🤖 AI Summary
Closed-source speech foundation models (e.g., Whisper) hinder reproducibility and fair evaluation due to inaccessible training data and code. To address this, we introduce the first fully open-stack speech foundation model family supporting English and Italian. Our models are trained on over 150,000 hours of publicly available speech data; we further release a curated, bilingual dataset comprising 16,000 hours of cleaned and pseudo-labeled audio—publicly available under an OS-compliant license. This constitutes the first end-to-end open release (code, data, models) in speech foundation modeling, filling a critical gap in open science for speech AI. Methodologically, we employ Transformer-based self-supervised pretraining, multi-task joint fine-tuning, and an efficient data cleaning and pseudo-labeling pipeline. Empirically, our models match Whisper’s performance across diverse speech understanding and generation benchmarks while achieving up to 8× faster inference speed.
📝 Abstract
The development of speech foundation models (SFMs) like Whisper and SeamlessM4T has significantly advanced the field of speech processing. However, their closed nature--with inaccessible training data and code--poses major reproducibility and fair evaluation challenges.
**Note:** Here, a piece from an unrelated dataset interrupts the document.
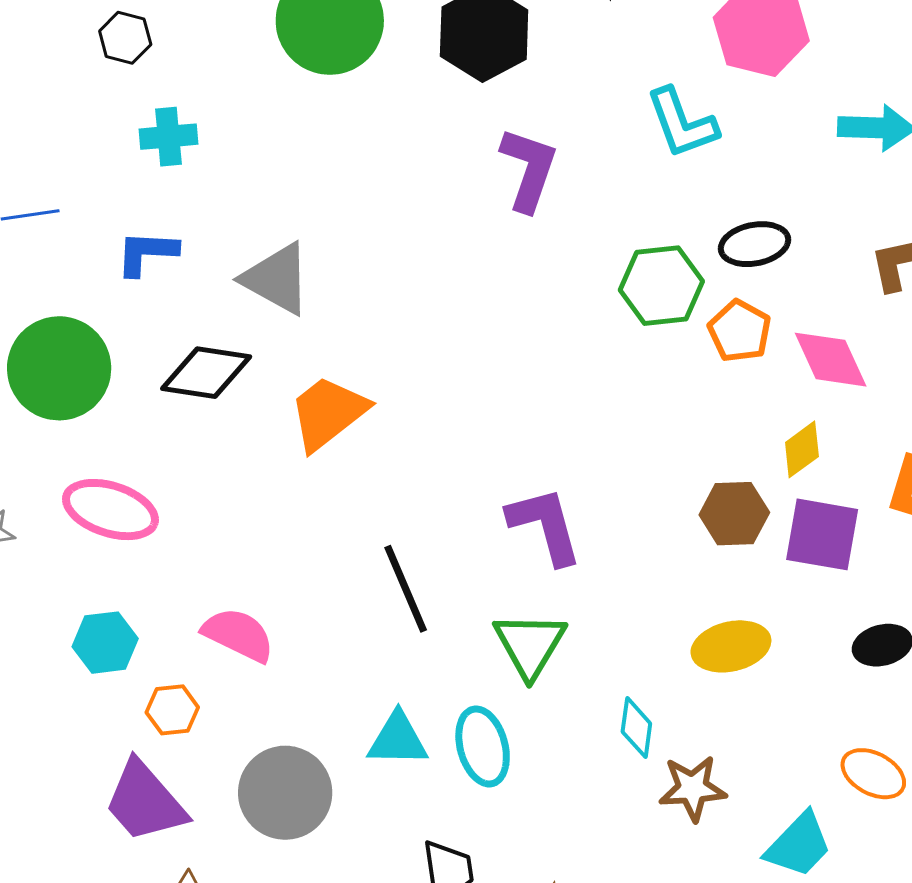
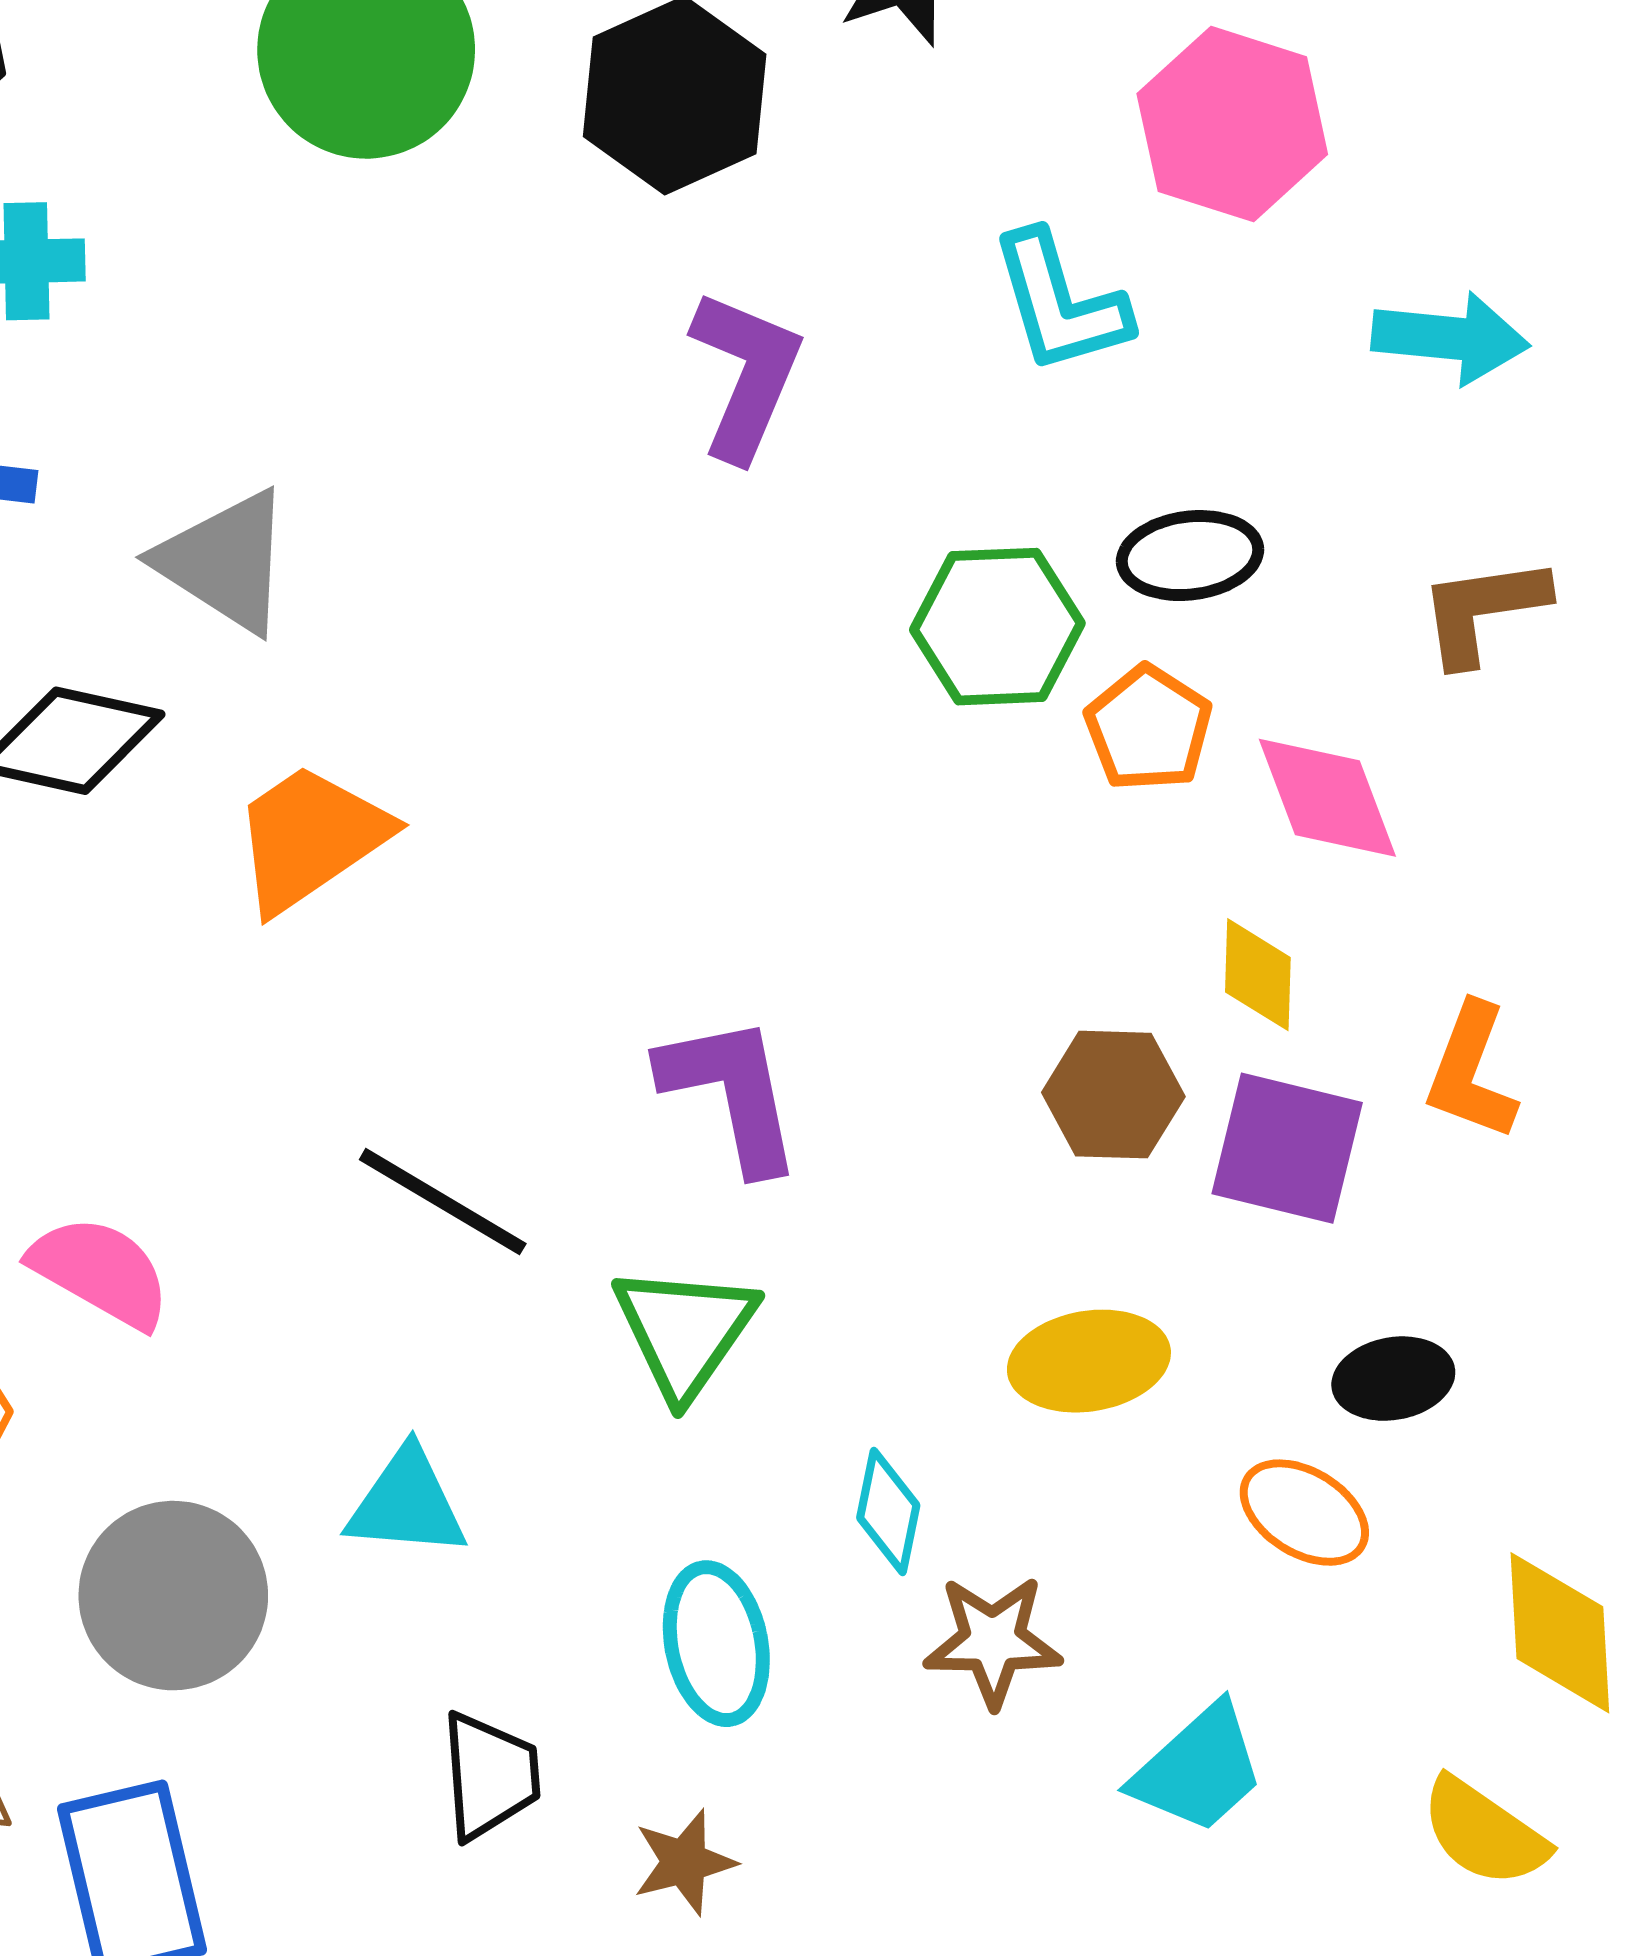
yellow diamond: (802, 449) -> (1258, 975), turned -56
black line: (406, 589) -> (443, 1202), turned -40
cyan ellipse: (483, 746) -> (716, 1644), moved
orange ellipse: (873, 774) -> (1304, 1513), moved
While other domains have made substantial progress toward open science by developing fully transparent models trained on open-source (OS) code and data, similar efforts in speech remain limited. To fill this gap, we introduce FAMA, the first family of open science SFMs for English and Italian, trained on 150k+ hours of OS speech data. Moreover, we present a new dataset containing 16k hours of cleaned and pseudo-labeled speech for both languages. Results show that FAMA achieves competitive performance compared to existing SFMs while being up to 8 times faster. All artifacts, including code, datasets, and models, are released under OS-compliant licenses, promoting openness in speech technology research.